しかし、読み始めて程なく「こりゃダメだ・・・」と思い、あとは飛ばし読みしてしまいました(笑)。
だから全部を丹念に読めば「やっぱり良い本だった」となるかもしれませんが、それを踏まえての感想です。
この本には「若者じゃない人」の多くが、「若者」に対して思っているだろう事が書かれており、その意味で特に間違った内容ではないと思います。
ただ、それしか書かれておらず「だからどうした」という部分が全くありません。
例えばこの本では「若者は根拠もなく全能感を持っている」というようなことが指摘されてますが、「それがケシカラン」と言って終わりです。
これはかなり拍子抜けで、作者の独創性という「内容」がありません。
『俺様化する子供たち』の方は実に独創的な分析されており、そういう面白さを期待したのですが・・・
まぁ、こういう本はただ同意して納得したい人には良いかもしれません。
納得というか、自分を変えなくて済む安心感というか、そういうニーズに応える本じゃないかと思います。
あと面白いのは、この本にはグラフや図が多用されていることです。
「みんなが何となく思っていること」に対し、実際に被験者にアンケートを取ってそれをグラフにし、それが「科学的な裏づけがとれた」という印象になってます。
このアンケートについて「被験者が限られているのであくまで参考程度に」のような断りがあり、そういう控えめな態度もいかにも科学的です。
でも、日高敏隆さんの『帰ってきたファーブル』には、「物理学以外の専門分野(心理学や生物学)が、物理学の手法の真似をするのはもう古い」、というようなことが書いてあります。
例えば、魚を入れた水の温度を徐々に上げ、それに伴いエラの動く回数がどう変化するかをグラフにする・・・これは生物を物理学と同じように「数値」として扱うことなのですが、それではぜんぜん「生物」が分かったことにならないだろう、ということです。

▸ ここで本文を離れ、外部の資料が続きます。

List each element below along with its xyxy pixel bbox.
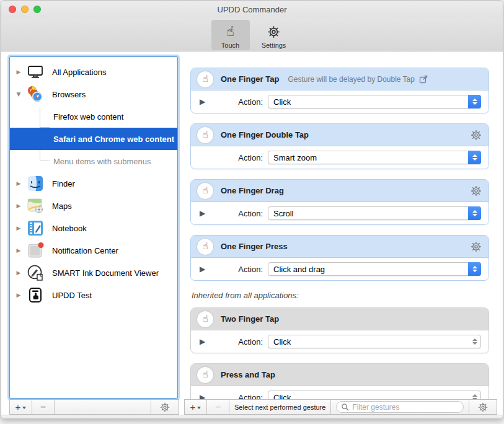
gesture-settings-gear-icon[interactable] bbox=[470, 129, 482, 141]
disclosure-triangle-icon[interactable]: ▶ bbox=[15, 247, 22, 254]
content-area: ▶ All Applications ▼ bbox=[1, 52, 503, 399]
stepper-icon[interactable] bbox=[468, 206, 481, 220]
gesture-header[interactable]: ☝ Press and Tap bbox=[191, 364, 489, 386]
stepper-icon[interactable] bbox=[468, 151, 481, 164]
sidebar-item-all-applications[interactable]: ▶ All Applications bbox=[10, 61, 177, 83]
gesture-panel-press-and-tap: ☝ Press and Tap ▶ Action: Click bbox=[190, 363, 489, 399]
notification-center-icon bbox=[26, 241, 45, 260]
gesture-header[interactable]: ☝ One Finger Drag bbox=[191, 180, 489, 202]
gesture-body: ▶ Action: Smart zoom bbox=[191, 146, 489, 169]
one-finger-drag-icon: ☝ bbox=[197, 183, 213, 199]
stepper-icon[interactable] bbox=[468, 335, 481, 348]
sidebar-item-updd-test[interactable]: ▶ UPDD Test bbox=[10, 284, 177, 306]
sidebar-item-label: All Applications bbox=[52, 68, 106, 77]
sidebar-item-maps[interactable]: ▶ Maps bbox=[10, 195, 177, 217]
window-title: UPDD Commander bbox=[218, 5, 287, 14]
stepper-icon[interactable] bbox=[468, 391, 481, 399]
add-application-button[interactable]: + bbox=[10, 400, 32, 414]
action-dropdown[interactable]: Smart zoom bbox=[268, 151, 481, 164]
gear-icon bbox=[267, 25, 281, 39]
action-value: Smart zoom bbox=[273, 153, 317, 162]
sidebar-item-label: Firefox web content bbox=[53, 112, 123, 121]
gesture-title: One Finger Press bbox=[221, 242, 288, 251]
action-dropdown[interactable]: Click and drag bbox=[268, 262, 481, 276]
sidebar-item-browsers[interactable]: ▼ Browsers bbox=[10, 83, 177, 105]
external-link-icon[interactable] bbox=[419, 75, 428, 84]
gesture-settings-gear-icon[interactable] bbox=[470, 241, 482, 253]
gesture-title: One Finger Tap bbox=[221, 74, 279, 84]
gesture-panel-one-finger-tap: ☝ One Finger Tap Gesture will be delayed… bbox=[190, 68, 489, 113]
application-tree: ▶ All Applications ▼ bbox=[9, 56, 178, 399]
expand-triangle-icon[interactable]: ▶ bbox=[200, 265, 212, 273]
select-next-performed-gesture-button[interactable]: Select next performed gesture bbox=[229, 400, 331, 414]
disclosure-triangle-icon[interactable]: ▶ bbox=[15, 270, 22, 276]
expand-triangle-icon[interactable]: ▶ bbox=[200, 337, 212, 346]
sidebar-item-notebook[interactable]: ▶ Notebook bbox=[10, 217, 177, 239]
one-finger-tap-icon: ☝ bbox=[197, 71, 213, 87]
gesture-header[interactable]: ☝ One Finger Press bbox=[191, 236, 489, 258]
action-dropdown[interactable]: Click bbox=[268, 95, 481, 108]
gesture-panel-one-finger-drag: ☝ One Finger Drag ▶ Action: Scroll bbox=[190, 179, 489, 225]
gesture-settings-gear-icon[interactable] bbox=[470, 185, 482, 197]
sidebar-actions-gear-button[interactable] bbox=[151, 400, 179, 414]
bottom-bar-spacer bbox=[55, 400, 151, 414]
close-button[interactable] bbox=[9, 6, 16, 13]
sidebar-item-smart-ink-document-viewer[interactable]: ▶ SMART Ink Document Viewer bbox=[10, 262, 177, 284]
sidebar-item-firefox-web-content[interactable]: Firefox web content bbox=[10, 105, 177, 128]
filter-gestures-input[interactable]: Filter gestures bbox=[336, 401, 464, 413]
disclosure-triangle-icon[interactable]: ▶ bbox=[15, 180, 22, 187]
action-label: Action: bbox=[212, 265, 263, 274]
action-value: Scroll bbox=[273, 209, 294, 218]
action-value: Click bbox=[273, 97, 291, 107]
zoom-button[interactable] bbox=[33, 6, 41, 13]
gesture-body: ▶ Action: Click bbox=[191, 330, 489, 353]
filter-placeholder: Filter gestures bbox=[352, 403, 399, 412]
disclosure-triangle-icon[interactable]: ▶ bbox=[15, 69, 22, 75]
touch-label: Touch bbox=[221, 42, 239, 49]
gesture-actions-gear-button[interactable] bbox=[469, 400, 497, 414]
disclosure-triangle-icon[interactable]: ▶ bbox=[15, 292, 22, 298]
sidebar-item-label: Menu items with submenus bbox=[53, 157, 151, 166]
sidebar-item-finder[interactable]: ▶ Finder bbox=[10, 172, 177, 195]
finder-icon bbox=[26, 174, 45, 193]
all-applications-icon bbox=[26, 63, 45, 81]
gesture-header[interactable]: ☝ Two Finger Tap bbox=[191, 308, 489, 330]
browsers-icon bbox=[26, 85, 45, 104]
expand-triangle-icon[interactable]: ▶ bbox=[200, 97, 212, 106]
smart-ink-icon bbox=[26, 263, 45, 282]
gesture-body: ▶ Action: Click bbox=[191, 386, 489, 399]
minimize-button[interactable] bbox=[21, 6, 29, 13]
settings-label: Settings bbox=[262, 42, 286, 49]
disclosure-triangle-icon[interactable]: ▶ bbox=[15, 203, 22, 209]
remove-application-button[interactable]: − bbox=[32, 400, 55, 414]
add-gesture-button[interactable]: + bbox=[185, 400, 207, 414]
gesture-header[interactable]: ☝ One Finger Double Tap bbox=[191, 124, 489, 146]
stepper-icon[interactable] bbox=[468, 95, 481, 108]
expand-triangle-icon[interactable]: ▶ bbox=[200, 393, 212, 399]
toolbar-settings-button[interactable]: Settings bbox=[255, 20, 293, 50]
sidebar-item-safari-chrome-web-content[interactable]: Safari and Chrome web content bbox=[10, 128, 177, 150]
stepper-icon[interactable] bbox=[468, 262, 481, 276]
action-dropdown[interactable]: Click bbox=[268, 335, 481, 348]
disclosure-triangle-icon[interactable]: ▼ bbox=[15, 91, 22, 97]
action-dropdown[interactable]: Scroll bbox=[268, 206, 481, 220]
action-dropdown[interactable]: Click bbox=[268, 391, 481, 399]
disclosure-triangle-icon[interactable]: ▶ bbox=[15, 225, 22, 231]
gesture-list: ☝ One Finger Tap Gesture will be delayed… bbox=[184, 56, 497, 399]
updd-test-icon bbox=[26, 286, 45, 304]
sidebar-item-menu-items-with-submenus[interactable]: Menu items with submenus bbox=[10, 150, 177, 172]
sidebar-item-label: Notebook bbox=[52, 224, 87, 233]
gesture-note: Gesture will be delayed by Double Tap bbox=[288, 75, 415, 84]
expand-triangle-icon[interactable]: ▶ bbox=[200, 209, 212, 218]
toolbar-touch-button[interactable]: ☝ Touch bbox=[211, 20, 250, 50]
gear-icon bbox=[159, 402, 170, 413]
inherited-section-label: Inherited from all applications: bbox=[192, 291, 497, 300]
touch-hand-icon: ☝ bbox=[226, 25, 234, 38]
chevron-down-icon bbox=[197, 407, 201, 409]
gesture-panel-one-finger-press: ☝ One Finger Press ▶ Action: Click and d… bbox=[190, 235, 489, 281]
chevron-down-icon bbox=[22, 407, 26, 409]
sidebar-item-label: UPDD Test bbox=[52, 291, 92, 300]
sidebar-item-notification-center[interactable]: ▶ Notification Center bbox=[10, 239, 177, 262]
gesture-header[interactable]: ☝ One Finger Tap Gesture will be delayed… bbox=[191, 68, 489, 91]
remove-gesture-button[interactable]: − bbox=[207, 400, 229, 414]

で、『「自分以外はバカ」の時代!』で示されたグラフも、まさに同じようなものではないかと思うワケです。
しかしいかに古くなった考えだとしても、その思考法を身につけたとき自分はまだ「若者」だったわけで、それを今さら変えられないのも「若者じゃない人」の特徴です。
自分も反省しなくてはいけませんが、これはかなり難しいことです。